PROBLEM REQUIREMENTS ▸
Please find the lines in the following records that hold "target", and copy them.

SOURCE MATERIAL ▸
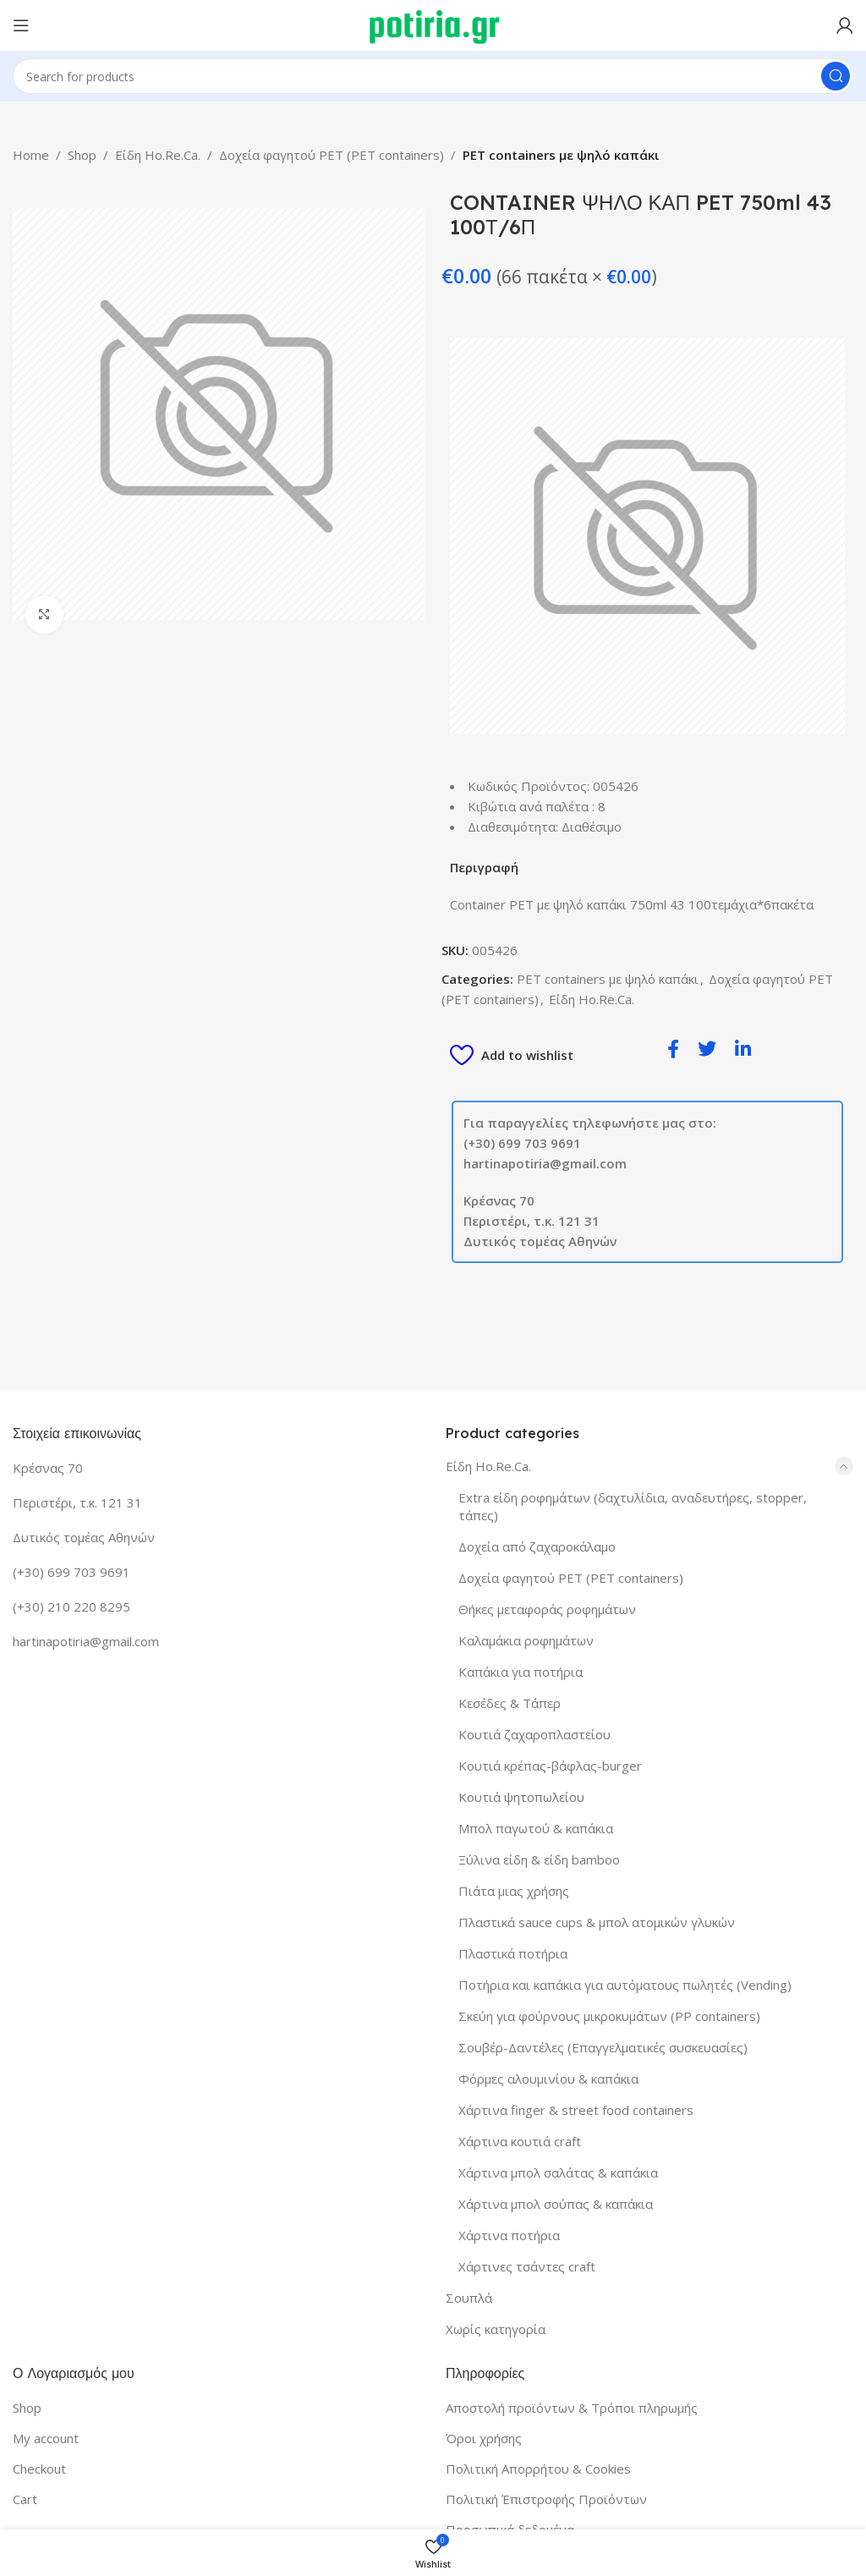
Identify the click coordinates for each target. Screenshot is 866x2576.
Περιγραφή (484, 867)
---
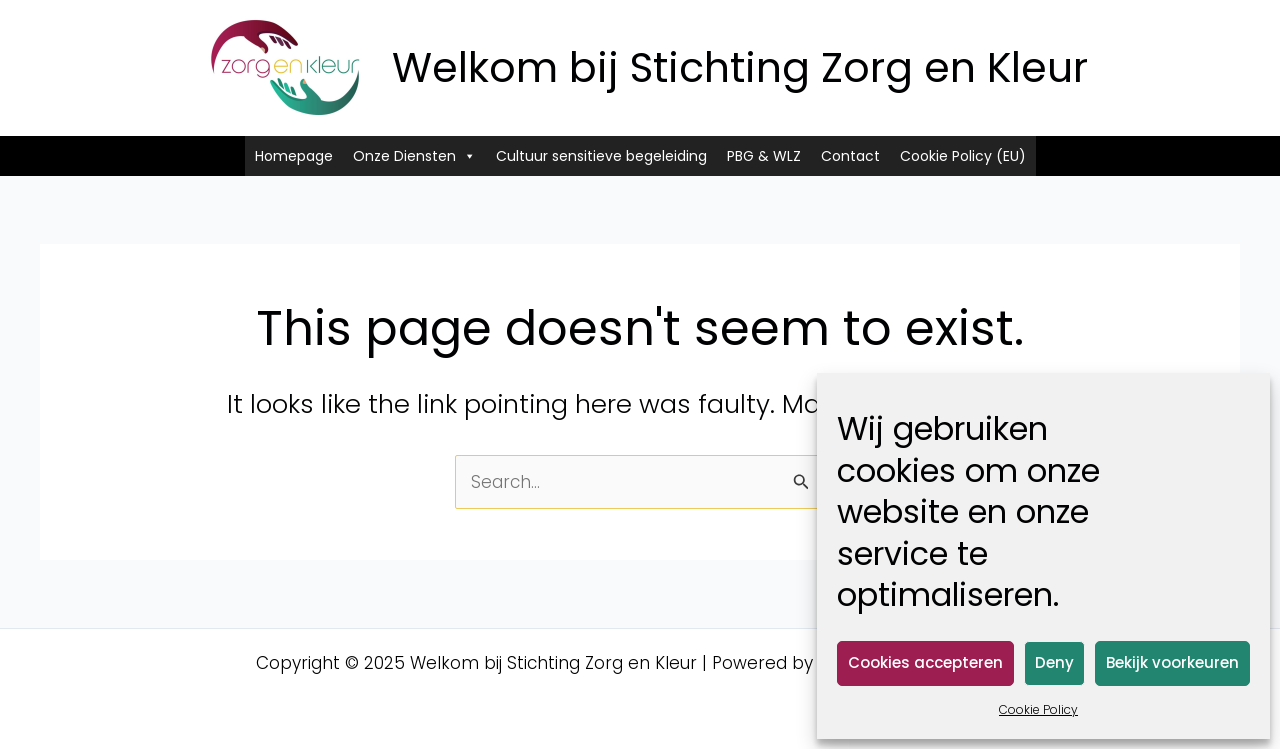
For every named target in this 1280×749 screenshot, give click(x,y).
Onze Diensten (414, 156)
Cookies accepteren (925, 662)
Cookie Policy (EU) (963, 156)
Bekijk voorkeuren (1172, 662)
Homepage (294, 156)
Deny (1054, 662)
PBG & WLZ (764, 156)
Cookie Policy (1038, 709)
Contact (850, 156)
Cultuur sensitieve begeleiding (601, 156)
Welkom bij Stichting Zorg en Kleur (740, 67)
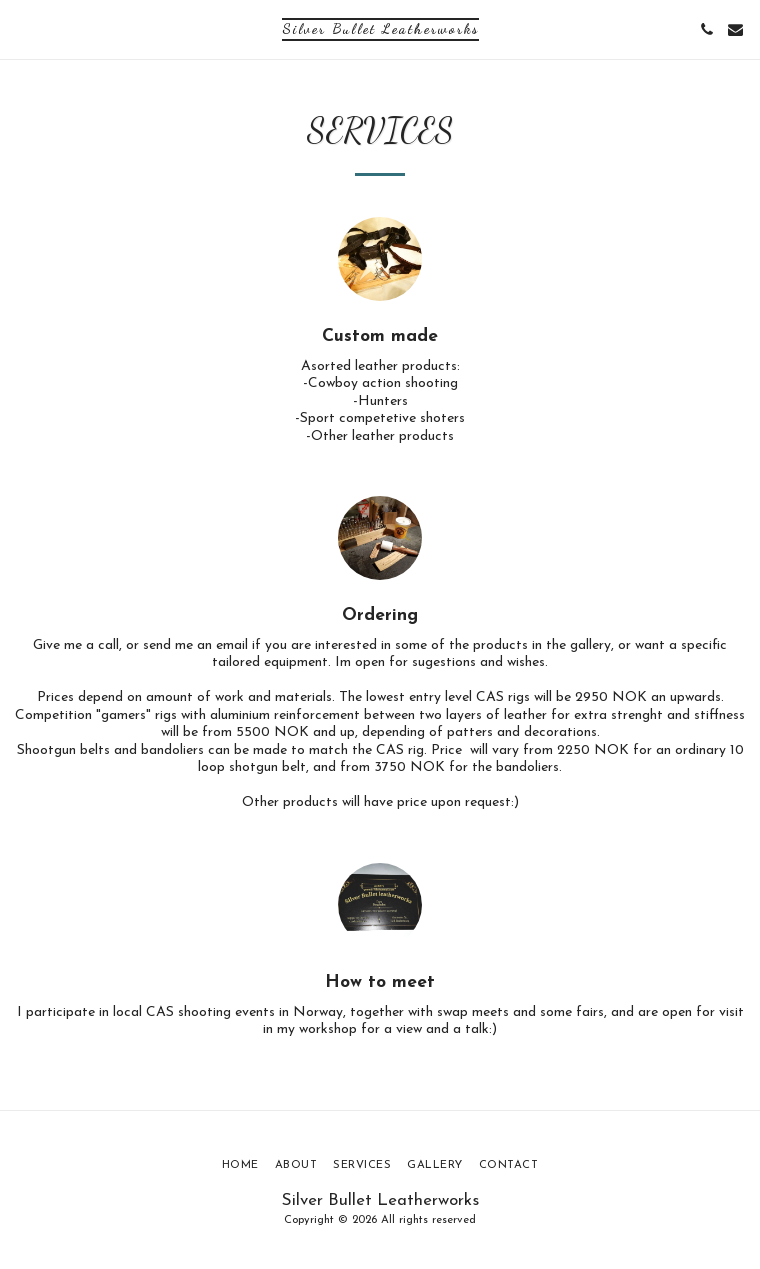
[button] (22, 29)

SOLUTION TO THE EXERCISE ▸
Identify the click coordinates for each target. Screenshot is 866x2576.
For every named target in this 1280×749 screenshot, give click(x,y).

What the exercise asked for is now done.